The same logic applies to publishers protecting attribution, legal firms clarifying expertise boundaries, financial services firms navigating regulatory nuance, and brands concerned about AI misrepresentation.
How EntityMap Works
EntityMap is a JSON file published at a predictable location on a domain. It contains three core elements.
Entities are named things the organization covers: products, services, people, concepts, locations, regulations, areas of expertise.
Relations map how those entities connect. Examples: “this product improves this outcome,” “this person leads this team,” “this regulation governs this service.”
Evidence chunks are supporting passages from the website, linked to their source URL.
Each chunk carries attribution metadata: the publisher name, the source page, the retrieval timestamp. This metadata survives extraction, aggregation, and storage in vector databases. When an AI system generates a response using your content, the chain of evidence remains intact.
The specification is deliberately minimal. The conformance floor consists of roughly 12 required fields across three objects. Everything else is optional enrichment: custom predicates, cross-shard resolution, verification status declarations, changelog tracking.

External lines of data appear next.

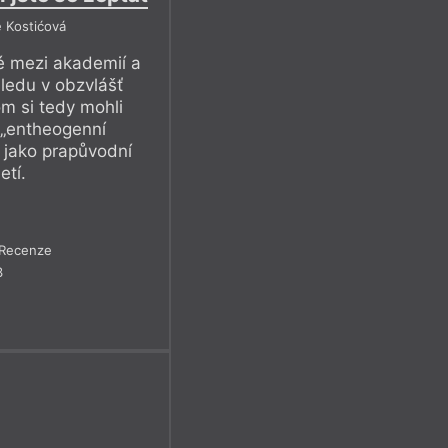
e Kostićová
é mezi akademií a
hledu v obzvlášť
om si tedy mohli
 „entheogenní
kt jako prapůvodní
etí.
Recenze
3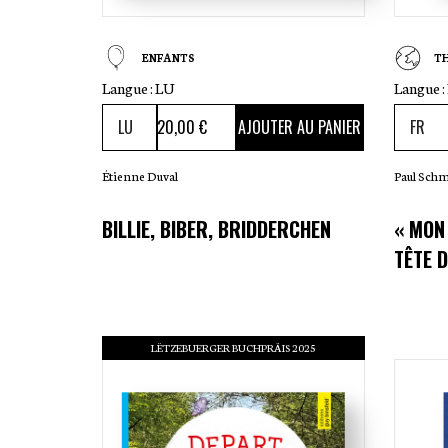
ENFANTS
T
Langue :
LU
Langue :
20
,00 €
AJOUTER AU PANIER
Étienne Duval
Paul Schm
BILLIE, BIBER, BRIDDERCHEN
« MON
TÊTE D
LËTZEBUERGER BUCHPRÄIS 2025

If you are an SEO professional, this represents a new lever for AI visibility. It works with traditional content and link strategies rather than replacing them.
If you are a publisher, this is a way to declare what you know and preserve attribution as your content gets disaggregated across AI platforms.
The standard is published under CC BY 4.0. There is no vendor lock-in, no subscription, no proprietary software requirement. Community contribution is open. The source code, specification, and validation tools are all available at GitHub.
What The Project Needs From You
The consultation period is not ceremonial. The project team is actively seeking specific forms of feedback.
Technical implementation feedback: Have you tried building an EntityMap for your site or product? What broke? What felt awkward in practice?
Use-case validation: Does this solve a problem you actually face? Does it miss something critical to your domain or industry?
Predicate critique: The standard defines 24 core predicates (IMPROVES, DEPENDS_ON, MEASURES, and others). Are these the right semantic abstractions for your work? Should we add or remove from this list?
Integration ideas: Are you building a generator? A validator? A dashboard for managing EntityMaps? The project wants to know what tooling you are considering.
Sector-specific applications: If you work in healthcare, finance, education, legal, or another vertical, what would an EntityMap profile for your sector look like?
Participants are invited to review the specification, test implementation, raise issues, suggest improvements, and contribute to the discussion before 30 June 2026.
Important Context: This Is Genuinely Open
This is a standards proposal from within the search and AI community. R.V. Guha, one of the founders of schema.org, has reviewed the project and given it his endorsement.
The consultation is genuinely open. The first phase focuses on technical review and early implementation. Wider adoption, sector-specific applications and research into the standard’s broader impact will follow after the consultation closes.
Why This Moment Matters
If you have spent the last few years watching AI systems misrepresent your work, your clients’ work, or your organization’s expertise, this is your moment to shape how that changes.
The bar for entry is low. You need to review the specification, test it against a real problem you care about, and tell the project what you found. That feedback will inform the standard before it becomes finalized.
The consultation runs for 33 days. After that, the adoption phase begins.
Disclosure: I am the CEO of InLinks and Waikay, which both support the EntityMap standards proposal.